Produce an exact copy of all the records.

Saved entries
····················

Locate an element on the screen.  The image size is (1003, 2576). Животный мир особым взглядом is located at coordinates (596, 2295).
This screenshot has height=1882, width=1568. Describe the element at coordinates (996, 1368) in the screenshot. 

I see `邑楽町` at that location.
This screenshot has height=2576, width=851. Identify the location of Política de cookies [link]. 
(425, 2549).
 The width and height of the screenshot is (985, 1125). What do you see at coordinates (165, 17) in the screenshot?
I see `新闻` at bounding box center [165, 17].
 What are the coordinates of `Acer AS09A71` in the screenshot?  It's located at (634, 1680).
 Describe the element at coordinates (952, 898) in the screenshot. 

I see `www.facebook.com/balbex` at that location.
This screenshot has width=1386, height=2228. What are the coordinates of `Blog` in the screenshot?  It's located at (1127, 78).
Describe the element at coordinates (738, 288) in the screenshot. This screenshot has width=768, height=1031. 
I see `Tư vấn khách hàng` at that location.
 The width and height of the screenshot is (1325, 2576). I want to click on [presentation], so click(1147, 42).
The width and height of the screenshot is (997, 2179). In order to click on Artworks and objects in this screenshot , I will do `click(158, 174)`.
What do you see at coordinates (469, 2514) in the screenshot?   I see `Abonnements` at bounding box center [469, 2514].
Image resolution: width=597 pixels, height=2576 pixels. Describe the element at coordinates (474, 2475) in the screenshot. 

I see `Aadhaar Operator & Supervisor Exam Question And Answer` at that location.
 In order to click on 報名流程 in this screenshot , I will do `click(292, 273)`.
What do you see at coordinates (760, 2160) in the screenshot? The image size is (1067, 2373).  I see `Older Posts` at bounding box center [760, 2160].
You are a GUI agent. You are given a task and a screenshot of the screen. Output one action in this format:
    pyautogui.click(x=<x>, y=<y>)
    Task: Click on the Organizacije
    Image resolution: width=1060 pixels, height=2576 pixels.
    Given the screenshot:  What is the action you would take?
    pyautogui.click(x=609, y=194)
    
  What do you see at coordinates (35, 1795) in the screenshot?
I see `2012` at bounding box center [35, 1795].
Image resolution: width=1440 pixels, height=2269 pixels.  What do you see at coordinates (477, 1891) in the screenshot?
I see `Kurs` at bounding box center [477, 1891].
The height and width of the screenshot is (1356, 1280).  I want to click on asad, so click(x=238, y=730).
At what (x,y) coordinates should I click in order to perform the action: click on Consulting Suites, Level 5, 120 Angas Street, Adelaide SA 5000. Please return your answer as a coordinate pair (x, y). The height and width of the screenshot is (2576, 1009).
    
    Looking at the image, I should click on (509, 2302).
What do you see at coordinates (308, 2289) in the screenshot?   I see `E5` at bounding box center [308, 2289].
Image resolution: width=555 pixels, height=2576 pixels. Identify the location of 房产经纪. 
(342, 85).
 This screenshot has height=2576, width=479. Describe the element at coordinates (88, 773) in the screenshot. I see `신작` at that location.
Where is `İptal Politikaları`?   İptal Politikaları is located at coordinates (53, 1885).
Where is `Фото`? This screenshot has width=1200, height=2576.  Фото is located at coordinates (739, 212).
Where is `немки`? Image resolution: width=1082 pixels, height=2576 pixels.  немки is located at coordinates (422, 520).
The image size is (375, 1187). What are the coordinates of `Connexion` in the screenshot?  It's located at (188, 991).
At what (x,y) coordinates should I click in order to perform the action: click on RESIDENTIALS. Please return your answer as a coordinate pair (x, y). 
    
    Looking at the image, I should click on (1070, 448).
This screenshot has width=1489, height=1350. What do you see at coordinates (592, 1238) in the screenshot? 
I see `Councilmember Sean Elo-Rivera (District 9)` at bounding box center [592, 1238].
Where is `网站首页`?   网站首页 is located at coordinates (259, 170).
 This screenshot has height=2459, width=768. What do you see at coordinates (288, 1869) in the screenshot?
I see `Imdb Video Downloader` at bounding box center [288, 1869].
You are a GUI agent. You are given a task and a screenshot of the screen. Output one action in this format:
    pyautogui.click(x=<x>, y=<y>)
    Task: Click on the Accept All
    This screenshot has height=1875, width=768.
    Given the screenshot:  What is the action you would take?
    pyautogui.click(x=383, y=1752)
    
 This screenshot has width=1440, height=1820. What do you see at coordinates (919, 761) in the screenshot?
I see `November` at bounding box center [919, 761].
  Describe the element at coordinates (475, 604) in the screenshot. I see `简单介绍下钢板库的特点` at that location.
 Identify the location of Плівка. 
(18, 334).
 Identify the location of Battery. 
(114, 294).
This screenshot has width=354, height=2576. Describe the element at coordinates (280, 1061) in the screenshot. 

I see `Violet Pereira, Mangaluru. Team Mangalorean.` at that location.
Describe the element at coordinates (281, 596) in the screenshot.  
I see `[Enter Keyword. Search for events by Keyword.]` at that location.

····················

*Answer section*
Locate an element on the screen.  The image size is (1003, 2576). Животный мир особым взглядом is located at coordinates (596, 2295).
This screenshot has height=1882, width=1568. Describe the element at coordinates (996, 1368) in the screenshot. 

I see `邑楽町` at that location.
This screenshot has height=2576, width=851. Identify the location of Política de cookies [link]. 
(425, 2549).
 The width and height of the screenshot is (985, 1125). What do you see at coordinates (165, 17) in the screenshot?
I see `新闻` at bounding box center [165, 17].
 What are the coordinates of `Acer AS09A71` in the screenshot?  It's located at (634, 1680).
 Describe the element at coordinates (952, 898) in the screenshot. 

I see `www.facebook.com/balbex` at that location.
This screenshot has width=1386, height=2228. What are the coordinates of `Blog` in the screenshot?  It's located at (1127, 78).
Describe the element at coordinates (738, 288) in the screenshot. This screenshot has width=768, height=1031. 
I see `Tư vấn khách hàng` at that location.
 The width and height of the screenshot is (1325, 2576). I want to click on [presentation], so click(1147, 42).
The width and height of the screenshot is (997, 2179). In order to click on Artworks and objects in this screenshot , I will do `click(158, 174)`.
What do you see at coordinates (469, 2514) in the screenshot?   I see `Abonnements` at bounding box center [469, 2514].
Image resolution: width=597 pixels, height=2576 pixels. Describe the element at coordinates (474, 2475) in the screenshot. 

I see `Aadhaar Operator & Supervisor Exam Question And Answer` at that location.
 In order to click on 報名流程 in this screenshot , I will do `click(292, 273)`.
What do you see at coordinates (760, 2160) in the screenshot? The image size is (1067, 2373).  I see `Older Posts` at bounding box center [760, 2160].
You are a GUI agent. You are given a task and a screenshot of the screen. Output one action in this format:
    pyautogui.click(x=<x>, y=<y>)
    Task: Click on the Organizacije
    Image resolution: width=1060 pixels, height=2576 pixels.
    Given the screenshot:  What is the action you would take?
    pyautogui.click(x=609, y=194)
    
  What do you see at coordinates (35, 1795) in the screenshot?
I see `2012` at bounding box center [35, 1795].
Image resolution: width=1440 pixels, height=2269 pixels.  What do you see at coordinates (477, 1891) in the screenshot?
I see `Kurs` at bounding box center [477, 1891].
The height and width of the screenshot is (1356, 1280).  I want to click on asad, so click(x=238, y=730).
At what (x,y) coordinates should I click in order to perform the action: click on Consulting Suites, Level 5, 120 Angas Street, Adelaide SA 5000. Please return your answer as a coordinate pair (x, y). The height and width of the screenshot is (2576, 1009).
    
    Looking at the image, I should click on (509, 2302).
What do you see at coordinates (308, 2289) in the screenshot?   I see `E5` at bounding box center [308, 2289].
Image resolution: width=555 pixels, height=2576 pixels. Identify the location of 房产经纪. 
(342, 85).
 This screenshot has height=2576, width=479. Describe the element at coordinates (88, 773) in the screenshot. I see `신작` at that location.
Where is `İptal Politikaları`?   İptal Politikaları is located at coordinates (53, 1885).
Where is `Фото`? This screenshot has width=1200, height=2576.  Фото is located at coordinates (739, 212).
Where is `немки`? Image resolution: width=1082 pixels, height=2576 pixels.  немки is located at coordinates (422, 520).
The image size is (375, 1187). What are the coordinates of `Connexion` in the screenshot?  It's located at (188, 991).
At what (x,y) coordinates should I click in order to perform the action: click on RESIDENTIALS. Please return your answer as a coordinate pair (x, y). 
    
    Looking at the image, I should click on (1070, 448).
This screenshot has width=1489, height=1350. What do you see at coordinates (592, 1238) in the screenshot? 
I see `Councilmember Sean Elo-Rivera (District 9)` at bounding box center [592, 1238].
Where is `网站首页`?   网站首页 is located at coordinates (259, 170).
 This screenshot has height=2459, width=768. What do you see at coordinates (288, 1869) in the screenshot?
I see `Imdb Video Downloader` at bounding box center [288, 1869].
You are a GUI agent. You are given a task and a screenshot of the screen. Output one action in this format:
    pyautogui.click(x=<x>, y=<y>)
    Task: Click on the Accept All
    This screenshot has height=1875, width=768.
    Given the screenshot:  What is the action you would take?
    pyautogui.click(x=383, y=1752)
    
 This screenshot has width=1440, height=1820. What do you see at coordinates (919, 761) in the screenshot?
I see `November` at bounding box center [919, 761].
  Describe the element at coordinates (475, 604) in the screenshot. I see `简单介绍下钢板库的特点` at that location.
 Identify the location of Плівка. 
(18, 334).
 Identify the location of Battery. 
(114, 294).
This screenshot has width=354, height=2576. Describe the element at coordinates (280, 1061) in the screenshot. 

I see `Violet Pereira, Mangaluru. Team Mangalorean.` at that location.
Describe the element at coordinates (281, 596) in the screenshot.  
I see `[Enter Keyword. Search for events by Keyword.]` at that location.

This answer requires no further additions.